Muitos dos efeitos destes meses de confinamento não são ainda perceptíveis. Na economia, a explosão já se vê nas centenas de lojas fechadas e nas empresas a meio gás, mas o estrondo ainda não se ouviu. Entre o desemprego, o layoff e as ameaças de insolvência, os dados oficiais começarão a dar conta do desastre em Outubro e Novembro, atropelando o consolo das versões oficiais que nos dizem que o pior já passou. Na educação, os danos na aprendizagem e desenvolvimento das crianças (causados pelo encerramento definitivo das escolas no ano lectivo 2019/2020) são lentos de detectar, mas certos e profundos: teremos pior aprendizagem e menos ascensão social por via da escola, com o acentuar das desigualdades sociais. Na política, iniciou-se uma decadência democrática imparável — com menor escrutínio à actuação do Governo, com uma gritante crise de representação política na direita portuguesa, com enfraquecimento das instituições de fiscalização, com a reintrodução pidesca dos “delitos de opinião” disfarçada de apelo patriótico ao consenso — cujos efeitos se sentirão inevitavelmente nos próximos ciclos políticos.

Mas na saúde, onde diagnósticos extra-Covid-19 e intervenções pararam, já é possível ter uma estimativa do buraco onde caímos. Em relação a igual período do ano passado, fizeram-se nestes últimos meses menos 900 mil consultas hospitalares e menos três milhões de consultas em cuidados primários. Olhando ao número de cirurgias, a diminuição é de 93 mil. Com uma população envelhecida, não podem subsistir ilusões sobre as consequências deste apagão do SNS: pior saúde e maior mortalidade. Nomeadamente em áreas-chave como a oncologia, na qual os atrasos representam, objectivamente, menores probabilidades de sobrevivência. De resto, o excesso de óbitos em 2020, comparativamente a períodos homólogos, começa a revelar-se estrondoso (+26%) e só uma pequeníssima parte se explica pela Covid-19 (+1,5%).

Portugal já era um país com uma economia estagnada e viciado no financiamento externo, sendo ultrapassado por vários países europeus que entraram na UE depois dele. Agora é, também, um país cheio de pequenos ditadores (como bem assinala Henrique Raposo), menos livre e menos plural, mais fragmentado socialmente, subitamente empobrecido, com pior saúde, com mais desigualdades sociais e com pior acesso à educação. Teria outro caminho sido possível? Claro que sim. Há 20 anos, há 10 anos, há 5 anos.
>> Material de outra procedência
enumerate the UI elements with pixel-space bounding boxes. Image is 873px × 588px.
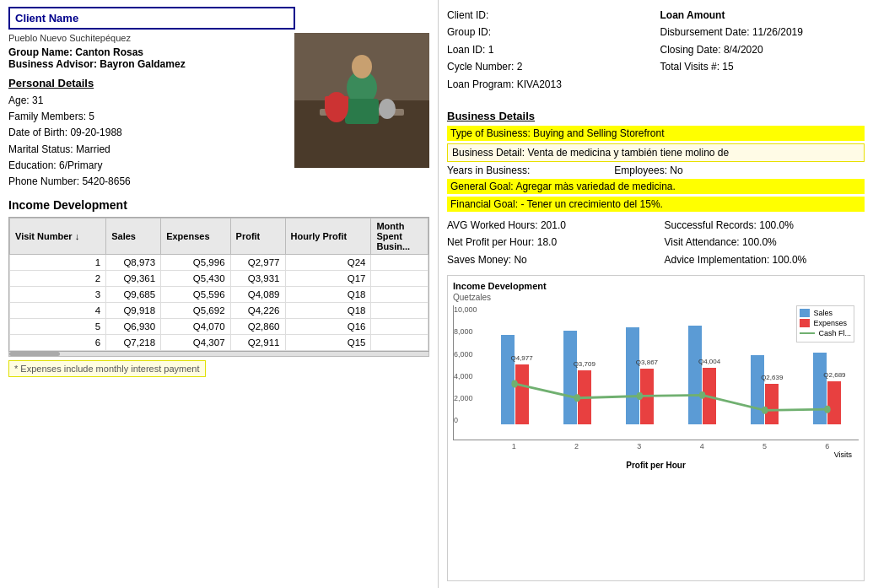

E, apesar de tudo, com decisões-chave diferentes, mesmo nos últimos 5 meses houve oportunidades para fazer melhor. Por exemplo, as opções que Portugal tomou na saúde e na educação afastaram-se das de parceiros europeus, que não negligenciaram desta forma o tratamento de outras doenças para além da Covid-19, ou que reabriram as escolas em Maio ou Junho (e até durante Julho e Agosto) para as crianças mais novas não perderem o seu elevador social. Mas o caminho escolhido em Portugal foi sempre este — aquele das vistas curtas. Agora, após décadas a repetir que “jusqu’ici tout va bien”, a aterragem está iminente.